Procurada pela reportagem, Meta enviou a seguinte nota:
“Não permitimos crianças menores de 13 anos em nossas plataformas, exceto em casos de contas gerenciadas por um responsável. Nossas políticas também não permitem conteúdo potencialmente direcionado a menores de 18 anos que tente promover jogos online envolvendo dinheiro. valores, e removemos postagens dessa natureza das contas mencionadas para denúncia. Usamos uma combinação de tecnologia e revisores humanos para identificar conteúdos e contas que violam nossas políticas e estamos sempre trabalhando para melhorar nossa abordagem em direção a um ambiente seguro para todos. .”
ESCOLAS ENFRENTAM UM PROBLEMA
Segundo Pablo Damaceno, diretor da Escola da Vila para alunos do 7º ao ensino médio, muitos meninos dessa faixa etária, muito interessados em futebol, têm usado essas apostas na ilusão de ganhar dinheiro com facilidade e rapidez.
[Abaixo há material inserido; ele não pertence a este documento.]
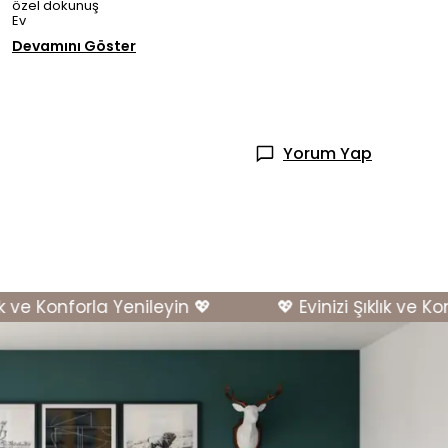
özel dokunuş
Ev
Devamını Göster
Yorum Yap
ve Konforla Yenileyin 💖
💖 Evinizi Şıklık ve Konfo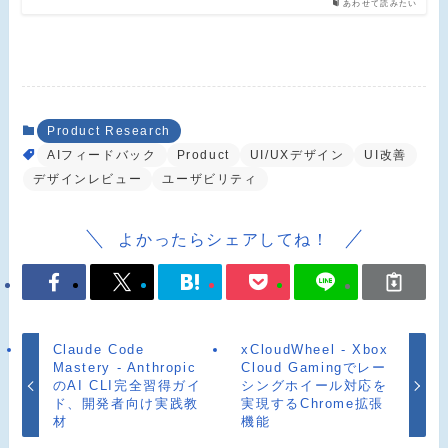
あわせて読みたい
Product Research
AIフィードバック
Product
UI/UXデザイン
UI改善
デザインレビュー
ユーザビリティ
よかったらシェアしてね！
Claude Code
xCloudWheel - Xbox
Mastery - Anthropic
Cloud Gamingでレー
のAI CLI完全習得ガイ
シングホイール対応を
ド、開発者向け実践教
実現するChrome拡張
材
機能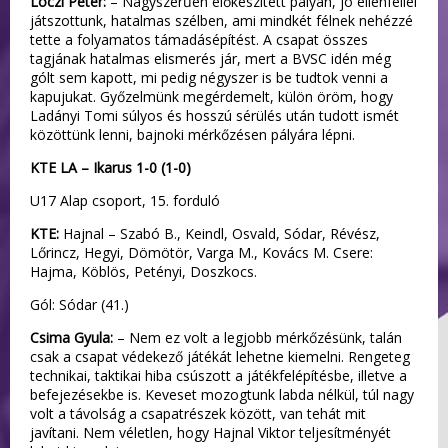
Lóczi Péter:
– Nagyszerűen előkészített pályán, jó ellenféllel
játszottunk, hatalmas szélben, ami mindkét félnek nehézzé
tette a folyamatos támadásépítést. A csapat összes
tagjának hatalmas elismerés jár, mert a BVSC idén még
gólt sem kapott, mi pedig négyszer is be tudtok venni a
kapujukat. Győzelmünk megérdemelt, külön öröm, hogy
Ladányi Tomi súlyos és hosszú sérülés után tudott ismét
közöttünk lenni, bajnoki mérkőzésen pályára lépni.
KTE LA – Ikarus 1-0 (1-0)
U17 Alap csoport, 15. forduló
KTE:
Hajnal – Szabó B., Keindl, Osvald, Sódar, Révész,
Lőrincz, Hegyi, Dömötör, Varga M., Kovács M. Csere:
Hajma, Köblös, Petényi, Doszkocs.
Gól: Sódar (41.)
Csima Gyula:
– Nem ez volt a legjobb mérkőzésünk, talán
csak a csapat védekező játékát lehetne kiemelni. Rengeteg
technikai, taktikai hiba csúszott a játékfelépítésbe, illetve a
befejezésekbe is. Keveset mozogtunk labda nélkül, túl nagy
volt a távolság a csapatrészek között, van tehát mit
javítani. Nem véletlen, hogy Hajnal Viktor teljesítményét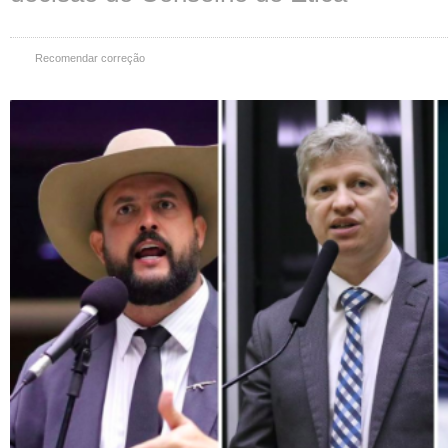
Recomendar correção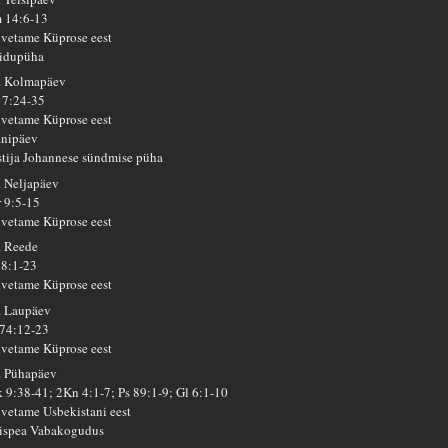
m 14:6-13
lvetame Küprose eest
idupüha
. Kolmapäev
 7:24-35
lvetame Küprose eest
anipäev
stija Johannese sündmise püha
. Neljapäev
r 9:5-15
lvetame Küprose eest
. Reede
 8:1-23
lvetame Küprose eest
. Laupäev
 74:12-23
lvetame Küprose eest
. Pühapäev
 9:38-41; 2Kn 4:1-7; Ps 89:1-9; Gl 6:1-10
lvetame Usbekistani eest
ispea Vabakogudus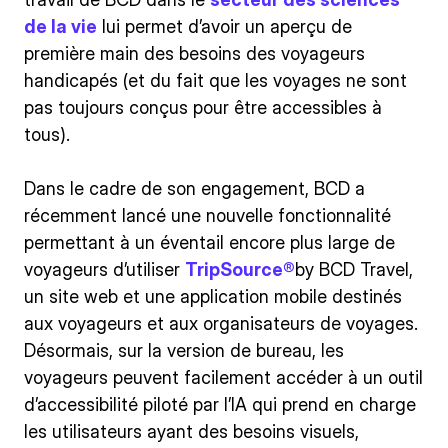
de la vie
lui permet d’avoir un aperçu de
première main des besoins des voyageurs
handicapés (et du fait que les voyages ne sont
pas toujours conçus pour être accessibles à
tous).
Dans le cadre de son engagement, BCD a
récemment lancé une nouvelle fonctionnalité
permettant à un éventail encore plus large de
voyageurs d’utiliser
TripSource®
by BCD Travel,
un site web et une application mobile destinés
aux voyageurs et aux organisateurs de voyages.
Désormais, sur la version de bureau, les
voyageurs peuvent facilement accéder à un outil
d’accessibilité piloté par l’IA qui prend en charge
les utilisateurs ayant des besoins visuels,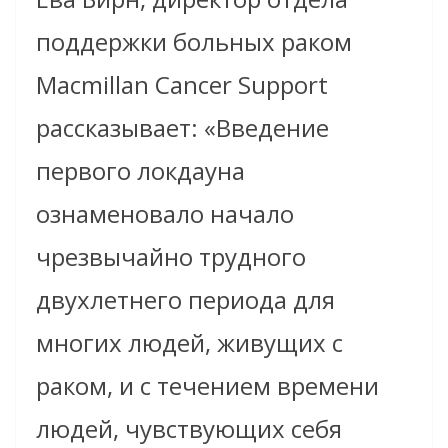
поддержки больных раком
Macmillan Cancer Support
рассказывает: «Введение
первого локдауна
ознаменовало начало
чрезвычайно трудного
двухлетнего периода для
многих людей, живущих с
раком, и с течением времени
людей, чувствующих себя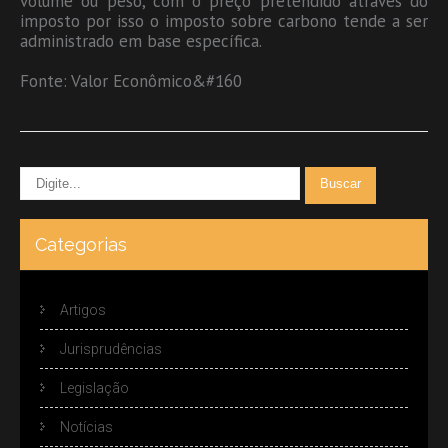
volume ou peso, com o preço pretendido através do
imposto por isso o imposto sobre carbono tende a ser
administrado em base específica.
Fonte: Valor Econômico&#160
Categorias
Artigos
Jurisprudências
Legislação
Notícias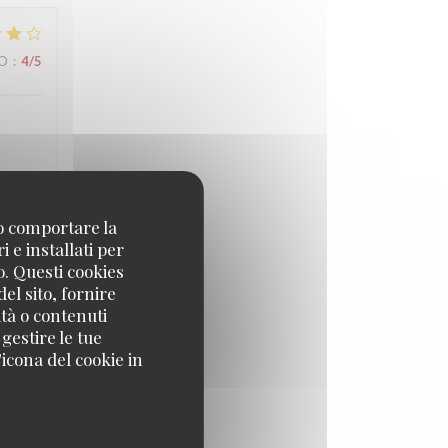
ZO
:
4
/5
ée. À
no comportare la
 e installati per
o. Questi cookies
el sito, fornire
ZO
:
4
/5
ità o contenuti
 gestire le tue
icona del cookie in
reis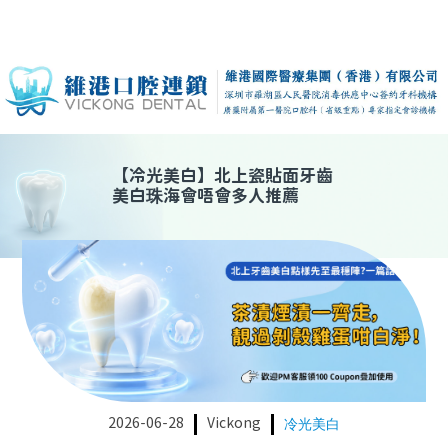
【
冷光美白
】
北上瓷貼面牙齒
美白珠海會唔會多人推薦
2026-06-28
Vickong
冷光美白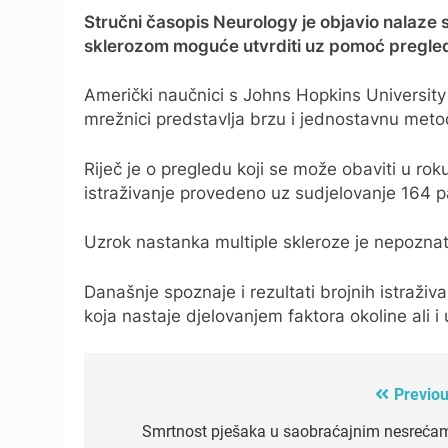
Stručni časopis Neurology je objavio nalaze s
sklerozom moguće utvrditi uz pomoć pregle
Američki naučnici s Johns Hopkins University
mrežnici predstavlja brzu i jednostavnu meto
Riječ je o pregledu koji se može obaviti u ro
istraživanje provedeno uz sudjelovanje 164 p
Uzrok nastanka multiple skleroze je nepoznat
Današnje spoznaje i rezultati brojnih istraži
koja nastaje djelovanjem faktora okoline ali i
Previou
Post
navigation
Smrtnost pješaka u saobraćajnim nesreća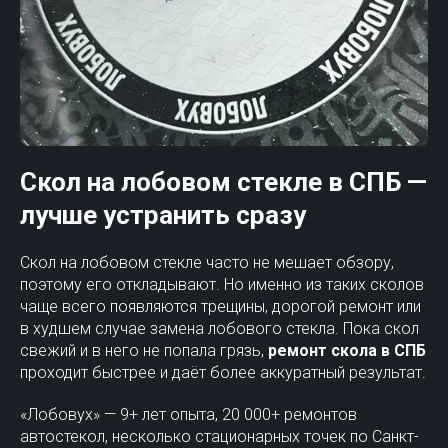
Скол на лобовом стекле в СПБ —
лучше устранить сразу
Скол на лобовом стекле часто не мешает обзору,
поэтому его откладывают. Но именно из таких сколов
чаще всего появляются трещины, дорогой ремонт или
в худшем случае замена лобового стекла. Пока скол
свежий и в него не попала грязь,
ремонт скола в СПБ
проходит быстрее и даёт более аккуратный результат.
«Лобовух» — 9+ лет опыта, 20 000+ ремонтов
автостекол, несколько стационарных точек по Санкт-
A escola, segundo ele, realiza campanhas de conscientização. Alunos do 2º ano do ensino médio, por exemplo, fizeram um projeto de aula alertando sobre os perigos das apostas online.
Para a psicóloga Karen Scavacini, do Instituto Vita Alere, que atua em escolas para prevenção do suicídio, essa é uma combinação perigosa: influenciadores anunciando jogos para jovens que ainda não possuem capacidade de pensamento crítico. “Para piorar a situação, existem cassinos disponíveis 24 horas por dia, é muito fácil de acessar.”
A psicóloga Karina Fukumitsu, que também atua em escolas com prevenção ao suicídio, conta que tem feito supervisão em casos de jovens que se mataram por dívidas de apostas.
“Essa forma de ganhar dinheiro no curto prazo não é equilibrada e, quando você perde de repente, fica difícil suportar a frustração”, afirma.
Grace Gonçalves, coordenadora dos parceiros TE&TI, que reúne 5 mil profissionais de tecnologia escolar, afirma que o tema tem sido recorrente. “Todos os meses vemos casos de jovens que usam a mesada ou abono semanal e perdem dinheiro com apostas”, diz ela, que também é designer de tecnologia educacional no Colégio Miguel de Cervantes.
O Datafolha mostrou que os mais jovens são os que mais fazem apostas esportivas online. Dos usuários dessas plataformas no Brasil, 40% têm entre 16 e 24 anos (a pesquisa, realizada em dezembro do ano passado, entrevistou pessoas com 16 anos ou mais). Entre a população brasileira de 16 a 24 anos, 30% já fez apostas.
COMO PROCURAR AJUDA
Jogadores anônimos do Brasil
Reuniões para partilhar experiências e ajudar outras pessoas a recuperarem de problemas de jogo. Há cidades que realizam reuniões semanais regulares
gamblersanonimos.com.br
PRO-AMJO
Serviço do Instituto de Psiquiatria do Hospital das Clínicas da USP tem como objetivo estudar e tratar pacientes com transtorno de jogo
www.proamiti.com.br/transtornodojogo
(11) 2661-7805
Serviços de saúde
Procure uma UBS (Unidade Básica de Saúde) ou Caps (Centros de Atenção Psicossocial) mais próximos de sua residência para encaminhamento psicológico.